● **TASK DIRECTIONS**:
All lines holding the string "partir" should be copied from the data below.

● **Data excerpts**:
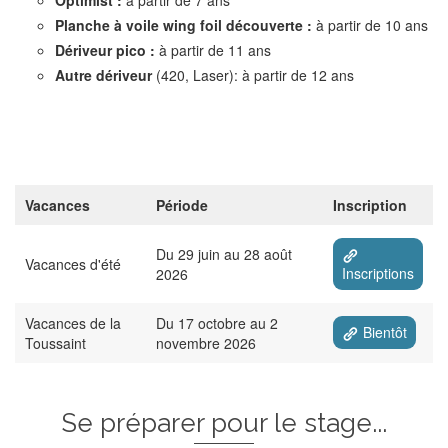
Optimist :
à partir de 7 ans
Planche à voile wing foil découverte :
à partir de 10 ans
Dériveur pico :
à partir de 11 ans
Autre dériveur
(420, Laser): à partir de 12 ans
Vacances
Période
Inscription
Du 29 juin au 28 août
Vacances d'été
Inscriptions
2026
Vacances de la
Du 17 octobre au 2
Bientôt
Toussaint
novembre 2026
Se préparer pour le stage...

● **WRITTEN RESPONSE**:
à partir de 7 ans
à partir de 10 ans
à partir de 11 ans
(420, Laser): à partir de 12 ans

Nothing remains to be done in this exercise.